Go through the records below and report each line with "their" in it.

────────────────────────────────────────

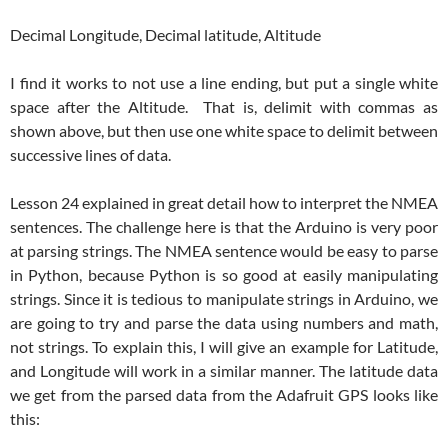
Decimal Longitude, Decimal latitude, Altitude
I find it works to not use a line ending, but put a single white
space after the Altitude. That is, delimit with commas as
shown above, but then use one white space to delimit between
successive lines of data.
Lesson 24 explained in great detail how to interpret the NMEA
sentences. The challenge here is that the Arduino is very poor
at parsing strings. The NMEA sentence would be easy to parse
in Python, because Python is so good at easily manipulating
strings. Since it is tedious to manipulate strings in Arduino, we
are going to try and parse the data using numbers and math,
not strings. To explain this, I will give an example for Latitude,
and Longitude will work in a similar manner. The latitude data
we get from the parsed data from the Adafruit GPS looks like
this:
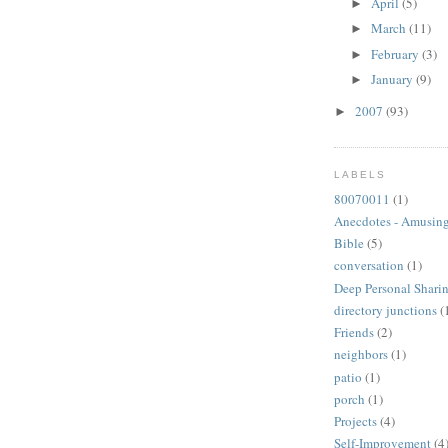
April
(5)
►
March
(11)
►
February
(3)
►
January
(9)
►
2007
(93)
►
LABELS
80070011
(1)
Anecdotes - Amusing
Bible
(5)
conversation
(1)
Deep Personal Sharin
directory junctions
(
Friends
(2)
neighbors
(1)
patio
(1)
porch
(1)
Projects
(4)
Self-Improvement
(4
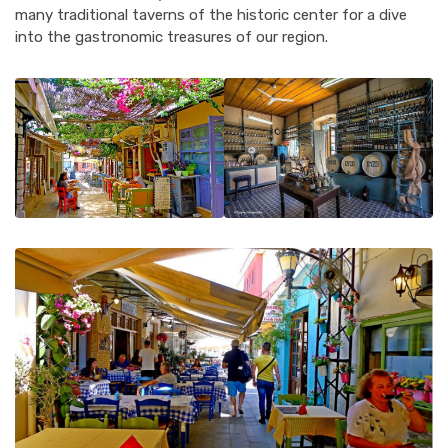
many traditional taverns of the historic center for a dive
into the gastronomic treasures of our region.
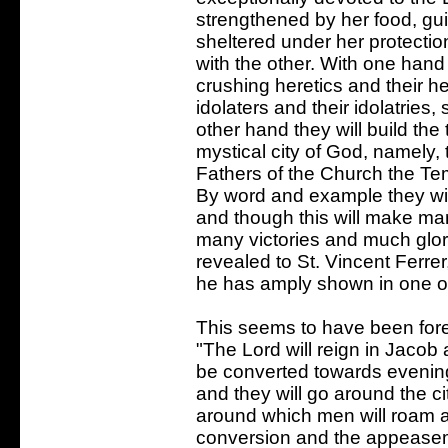
strengthened by her food, gui
sheltered under her protection
with the other. With one hand 
crushing heretics and their h
idolaters and their idolatries
other hand they will build th
mystical city of God, namely, 
Fathers of the Church the Te
By word and example they will
and though this will make man
many victories and much glor
revealed to St. Vincent Ferrer
he has amply shown in one of
This seems to have been foret
"The Lord will reign in Jacob 
be converted towards evening
and they will go around the cit
around which men will roam a
conversion and the appeaseme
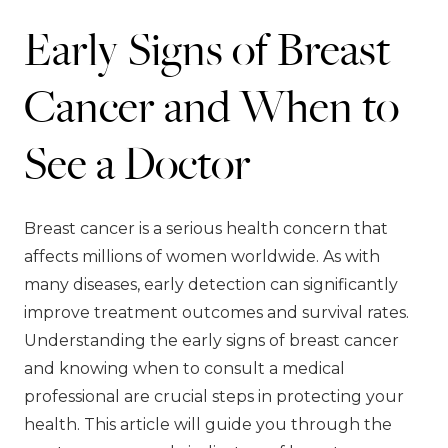
Early Signs of Breast
Cancer and When to
See a Doctor
Breast cancer is a serious health concern that
affects millions of women worldwide. As with
many diseases, early detection can significantly
improve treatment outcomes and survival rates.
Understanding the early signs of breast cancer
and knowing when to consult a medical
professional are crucial steps in protecting your
health. This article will guide you through the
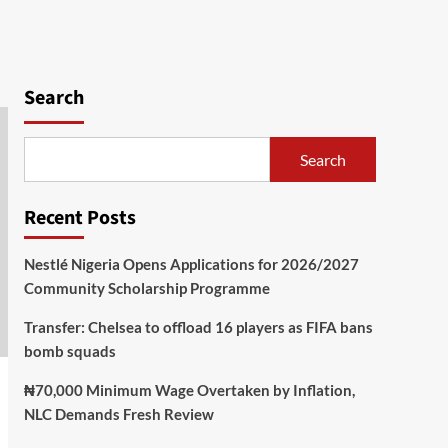
Search
Search
Recent Posts
Nestlé Nigeria Opens Applications for 2026/2027
Community Scholarship Programme
Transfer: Chelsea to offload 16 players as FIFA bans
bomb squads
₦70,000 Minimum Wage Overtaken by Inflation,
NLC Demands Fresh Review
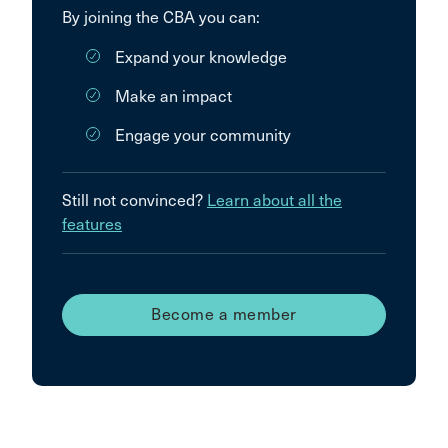
By joining the CBA you can:
Expand your knowledge
Make an impact
Engage your community
Still not convinced?
Learn about all the
features
Become a member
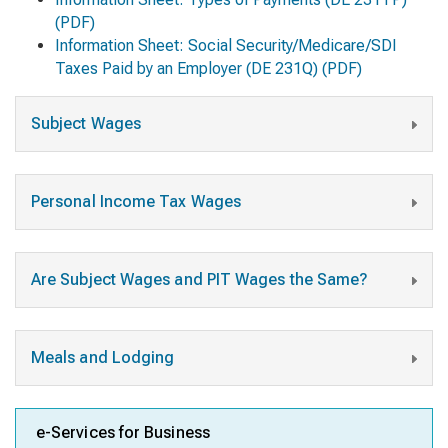
(PDF)
Information Sheet: Social Security/Medicare/SDI
Taxes Paid by an Employer
(DE 231Q) (PDF)
Subject Wages
Personal Income Tax Wages
Are Subject Wages and PIT Wages the Same?
Meals and Lodging
e-Services for Business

────────────────────────────────────────

• **RESULT OF THE TASK**:
crushing heretics and their h
idolaters and their idolatries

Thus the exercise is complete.